◆ **REQUIREMENT**:
Could you report every line of the listing below that holds the word "hilsningskort"?

◆ **INPUT DATA**:

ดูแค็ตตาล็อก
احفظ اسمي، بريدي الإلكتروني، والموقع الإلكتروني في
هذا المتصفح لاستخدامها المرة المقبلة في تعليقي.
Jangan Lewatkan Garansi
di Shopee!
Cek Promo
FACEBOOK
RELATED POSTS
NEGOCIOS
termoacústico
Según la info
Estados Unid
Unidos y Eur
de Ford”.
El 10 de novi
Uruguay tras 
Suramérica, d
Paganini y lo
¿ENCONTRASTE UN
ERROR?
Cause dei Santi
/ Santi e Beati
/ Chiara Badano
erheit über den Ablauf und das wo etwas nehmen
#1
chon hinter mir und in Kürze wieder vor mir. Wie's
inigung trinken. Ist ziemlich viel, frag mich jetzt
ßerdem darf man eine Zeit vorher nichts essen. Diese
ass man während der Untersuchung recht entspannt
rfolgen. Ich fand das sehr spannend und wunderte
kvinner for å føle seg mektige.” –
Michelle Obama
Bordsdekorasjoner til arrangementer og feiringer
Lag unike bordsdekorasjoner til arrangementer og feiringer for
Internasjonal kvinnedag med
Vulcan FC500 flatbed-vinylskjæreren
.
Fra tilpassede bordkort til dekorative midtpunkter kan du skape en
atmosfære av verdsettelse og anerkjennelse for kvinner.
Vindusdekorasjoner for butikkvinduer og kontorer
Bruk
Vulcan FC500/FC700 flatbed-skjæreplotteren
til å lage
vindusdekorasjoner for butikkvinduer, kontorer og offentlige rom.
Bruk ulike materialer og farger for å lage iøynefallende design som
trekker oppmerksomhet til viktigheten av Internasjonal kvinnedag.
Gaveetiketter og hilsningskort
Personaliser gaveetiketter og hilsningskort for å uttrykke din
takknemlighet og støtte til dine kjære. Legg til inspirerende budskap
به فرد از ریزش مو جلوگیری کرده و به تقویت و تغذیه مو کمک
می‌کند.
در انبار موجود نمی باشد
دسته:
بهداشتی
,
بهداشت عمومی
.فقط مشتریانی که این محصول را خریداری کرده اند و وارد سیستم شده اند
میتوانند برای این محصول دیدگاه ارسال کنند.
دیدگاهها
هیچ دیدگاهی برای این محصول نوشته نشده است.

* * *

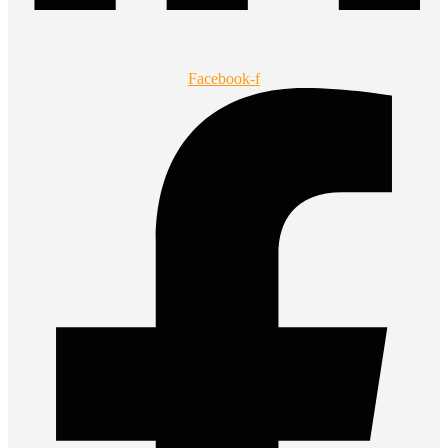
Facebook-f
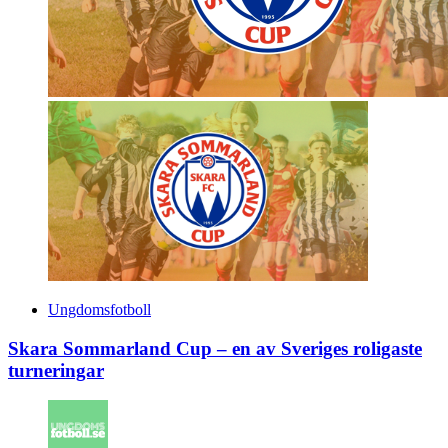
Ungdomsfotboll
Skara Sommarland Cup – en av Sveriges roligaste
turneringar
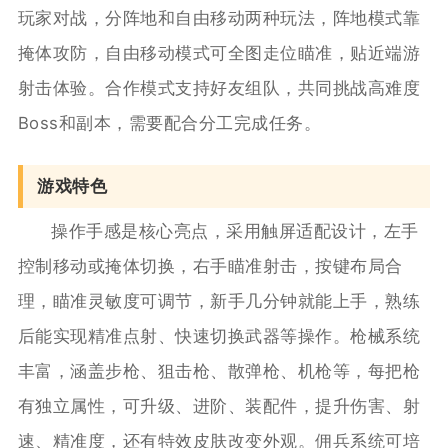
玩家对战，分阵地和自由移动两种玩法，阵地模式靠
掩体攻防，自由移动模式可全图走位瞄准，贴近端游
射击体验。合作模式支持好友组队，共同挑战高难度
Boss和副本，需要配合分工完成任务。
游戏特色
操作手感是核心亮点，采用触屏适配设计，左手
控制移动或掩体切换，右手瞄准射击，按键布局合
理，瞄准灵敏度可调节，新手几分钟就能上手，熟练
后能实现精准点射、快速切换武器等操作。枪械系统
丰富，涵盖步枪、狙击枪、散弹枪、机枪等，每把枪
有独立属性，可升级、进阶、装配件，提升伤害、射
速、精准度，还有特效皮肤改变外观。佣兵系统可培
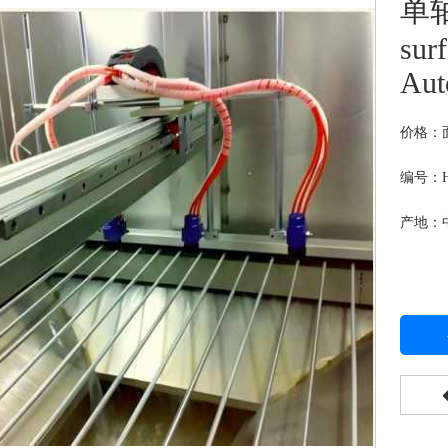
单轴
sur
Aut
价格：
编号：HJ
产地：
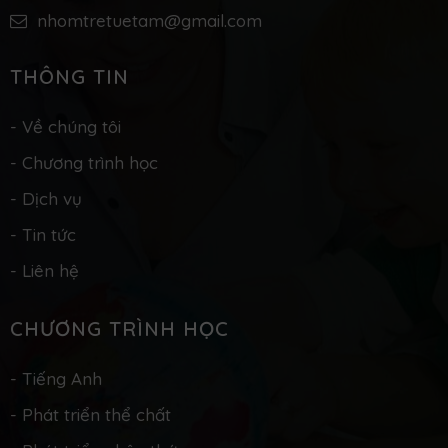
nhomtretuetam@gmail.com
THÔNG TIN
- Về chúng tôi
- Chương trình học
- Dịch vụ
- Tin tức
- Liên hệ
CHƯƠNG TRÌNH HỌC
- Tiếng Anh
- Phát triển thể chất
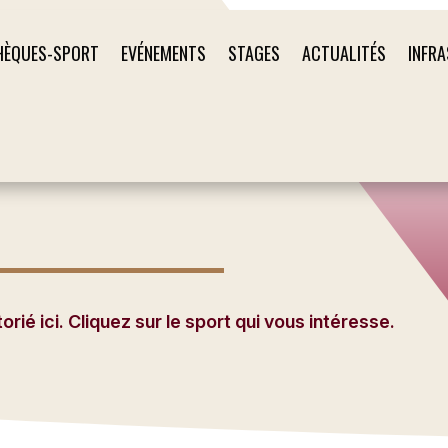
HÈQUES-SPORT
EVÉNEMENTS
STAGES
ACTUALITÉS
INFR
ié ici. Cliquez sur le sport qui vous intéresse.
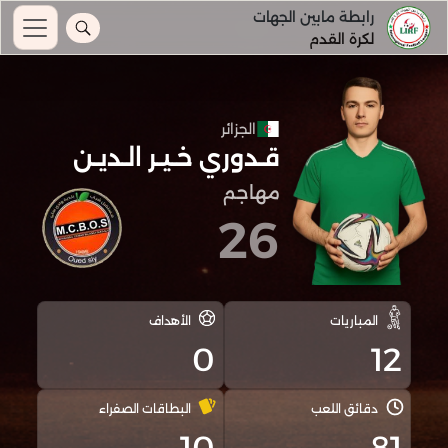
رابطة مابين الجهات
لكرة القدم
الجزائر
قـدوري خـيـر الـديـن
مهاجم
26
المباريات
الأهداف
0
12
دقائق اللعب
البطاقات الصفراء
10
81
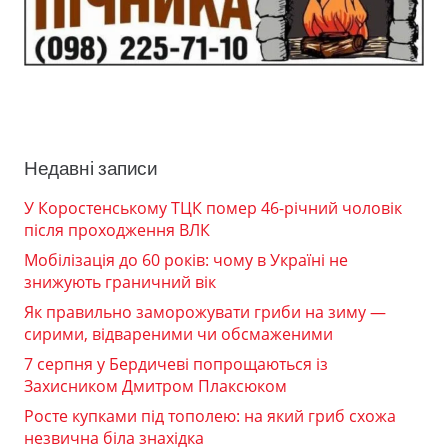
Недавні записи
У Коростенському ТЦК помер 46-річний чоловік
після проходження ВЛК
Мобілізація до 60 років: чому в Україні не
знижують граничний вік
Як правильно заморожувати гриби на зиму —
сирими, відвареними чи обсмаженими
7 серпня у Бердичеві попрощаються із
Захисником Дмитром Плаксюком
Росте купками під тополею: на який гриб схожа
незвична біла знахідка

* * *

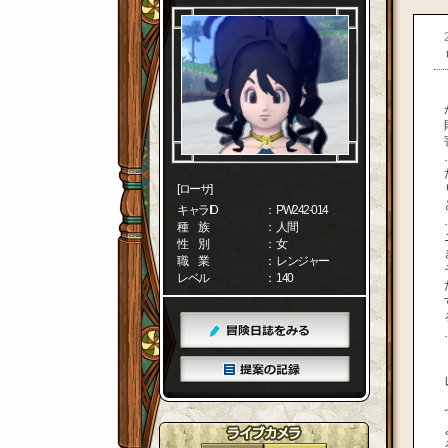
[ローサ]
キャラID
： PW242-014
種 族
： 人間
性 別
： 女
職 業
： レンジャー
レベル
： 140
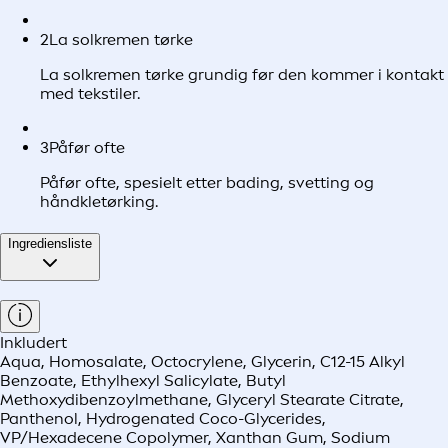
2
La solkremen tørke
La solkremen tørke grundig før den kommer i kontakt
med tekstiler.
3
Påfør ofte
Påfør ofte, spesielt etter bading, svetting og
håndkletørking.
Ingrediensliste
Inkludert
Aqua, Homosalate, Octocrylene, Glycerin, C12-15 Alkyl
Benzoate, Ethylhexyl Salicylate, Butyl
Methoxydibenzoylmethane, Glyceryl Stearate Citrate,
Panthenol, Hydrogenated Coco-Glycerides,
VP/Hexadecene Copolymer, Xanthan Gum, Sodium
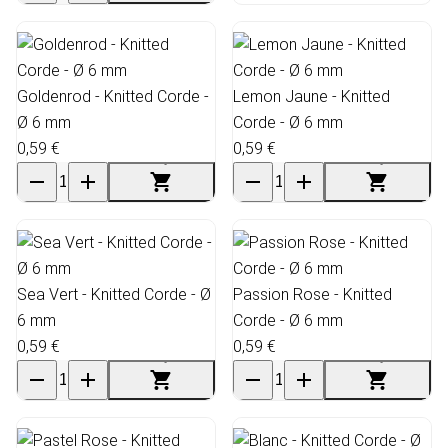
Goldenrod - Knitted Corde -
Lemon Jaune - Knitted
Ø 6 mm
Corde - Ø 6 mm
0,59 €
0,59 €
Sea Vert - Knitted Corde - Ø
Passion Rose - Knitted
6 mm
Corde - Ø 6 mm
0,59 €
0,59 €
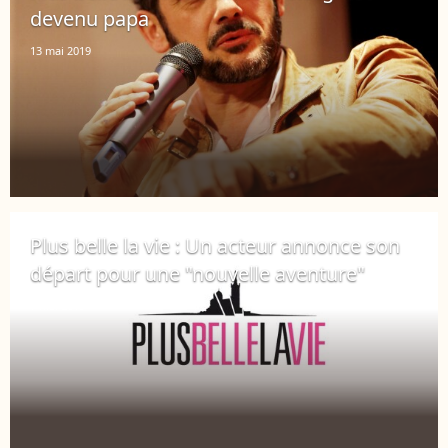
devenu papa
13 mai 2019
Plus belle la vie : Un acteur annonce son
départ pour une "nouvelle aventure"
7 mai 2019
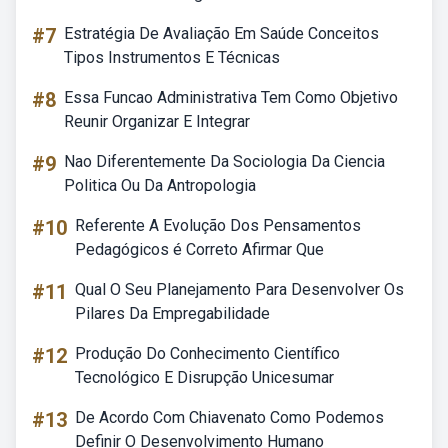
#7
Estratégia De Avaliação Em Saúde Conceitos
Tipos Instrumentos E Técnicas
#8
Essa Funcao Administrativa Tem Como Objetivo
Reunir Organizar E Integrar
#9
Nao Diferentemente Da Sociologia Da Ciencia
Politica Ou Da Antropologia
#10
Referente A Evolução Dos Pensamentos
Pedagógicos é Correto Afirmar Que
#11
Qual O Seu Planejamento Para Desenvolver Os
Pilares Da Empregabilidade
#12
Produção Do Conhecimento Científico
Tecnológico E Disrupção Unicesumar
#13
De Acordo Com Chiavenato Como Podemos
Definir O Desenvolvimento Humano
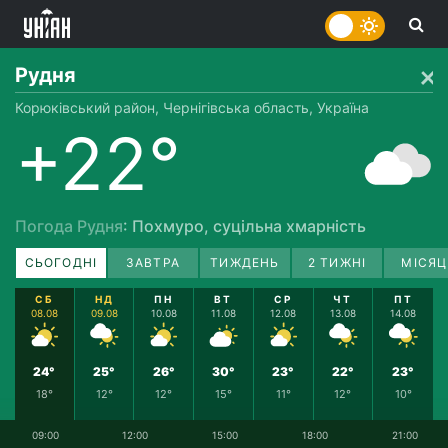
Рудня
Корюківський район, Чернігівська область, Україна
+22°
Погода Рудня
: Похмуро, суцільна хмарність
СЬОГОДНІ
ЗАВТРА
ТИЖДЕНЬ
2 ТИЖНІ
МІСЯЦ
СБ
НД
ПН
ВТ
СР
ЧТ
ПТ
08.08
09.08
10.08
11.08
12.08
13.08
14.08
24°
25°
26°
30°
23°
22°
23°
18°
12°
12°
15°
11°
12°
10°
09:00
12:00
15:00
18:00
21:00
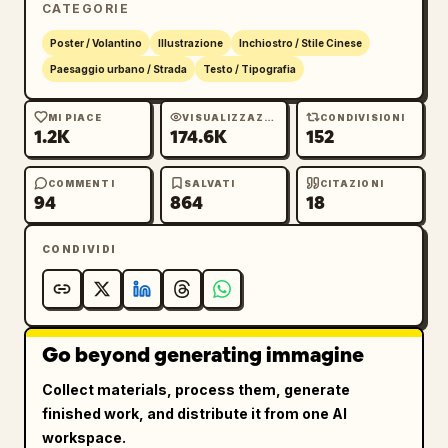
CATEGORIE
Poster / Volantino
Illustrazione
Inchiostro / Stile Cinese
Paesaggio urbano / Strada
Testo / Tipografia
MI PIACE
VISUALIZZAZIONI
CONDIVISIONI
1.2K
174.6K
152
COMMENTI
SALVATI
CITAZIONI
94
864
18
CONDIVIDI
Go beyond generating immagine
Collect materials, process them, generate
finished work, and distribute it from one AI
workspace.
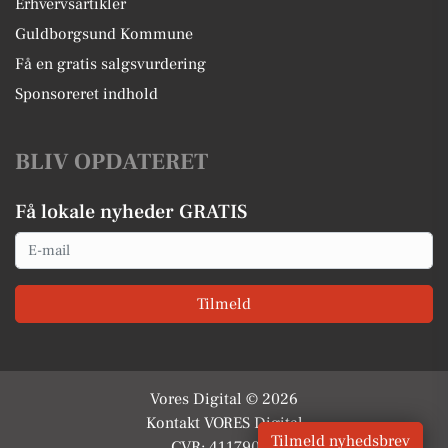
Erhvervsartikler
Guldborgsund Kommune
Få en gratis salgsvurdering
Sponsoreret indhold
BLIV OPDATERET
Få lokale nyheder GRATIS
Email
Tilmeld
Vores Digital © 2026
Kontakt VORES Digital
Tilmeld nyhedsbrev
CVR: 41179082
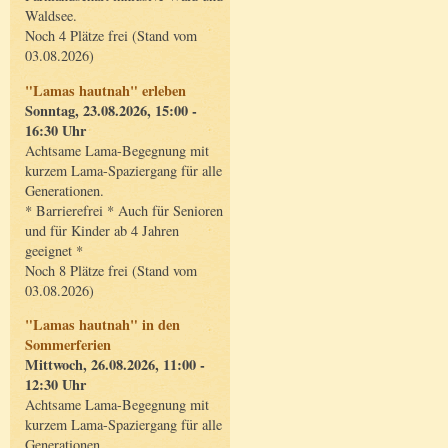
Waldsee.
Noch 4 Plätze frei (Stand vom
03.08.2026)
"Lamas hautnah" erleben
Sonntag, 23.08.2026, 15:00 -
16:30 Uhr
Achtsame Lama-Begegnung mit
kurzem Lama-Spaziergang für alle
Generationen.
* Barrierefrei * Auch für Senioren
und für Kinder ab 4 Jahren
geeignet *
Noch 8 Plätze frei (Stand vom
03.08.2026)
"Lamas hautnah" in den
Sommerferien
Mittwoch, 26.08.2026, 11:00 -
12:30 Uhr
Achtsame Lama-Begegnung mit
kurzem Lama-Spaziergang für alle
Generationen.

◆ **EXERCISE ANSWER**:
Gaveetiketter og hilsningskort
Personaliser gaveetiketter og hilsningskort for å uttrykke din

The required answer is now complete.